Builds muscle, and maintains normal body growth, as well as heart and respiratory health.
Vitamin K, specifically vitamin K2, is helpful for regulating and directing dietary calcium in and out of the bone. It is also responsible for proper blood clotting and may aid in protecting the arteries from calcification.
Amino acids and lipids are the main nutrients metabolized by vitamin B6, helping to promote proper energy levels throughout the body. It is also an important aspect of the formation of hemoglobin and neurotransmitters, protecting both the cardiovascular system and brain.
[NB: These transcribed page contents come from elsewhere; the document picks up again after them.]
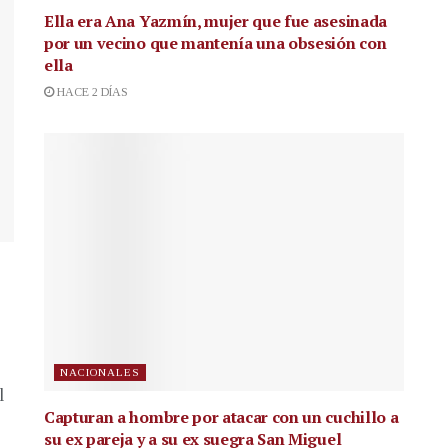
Ella era Ana Yazmín, mujer que fue asesinada
por un vecino que mantenía una obsesión con
ella
HACE 2 DÍAS
NACIONALES
l
Capturan a hombre por atacar con un cuchillo a
su ex pareja y a su ex suegra San Miguel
The majority of the manganese in the body is stored in the bones and organ tissue, mainly the liver and kidneys. Manganese is responsible for production and maintenance of sex hormones, blood-sugar regulation, brain and nerve function, calcium regulation and absorption, and carbohydrate metabolism.
There’s one important rule to remember with apples: eat the skin! In many apple varieties, approximately 45 percent of healthful antioxidants are in the skin, not the flesh. One of the most important antioxidants, quercetin, provides you with a number of benefits, including immunity support, improved bone health, and additional protection from Alzheimer’s. Noshing on an apple also helps to regulate your blood sugar, which makes it the perfect afternoon snack to avoid the coffee or chocolate lift.
- More than two thousand varieties of apples are grown in the US, and more than seven thousand worldwide.
- The apple originated in the mountains of Kazakhstan thousands of years ago, and was also a favorite fruit of Romans and Greeks.
- In Norse mythology, it was believed that eating a magic apple kept someone forever young.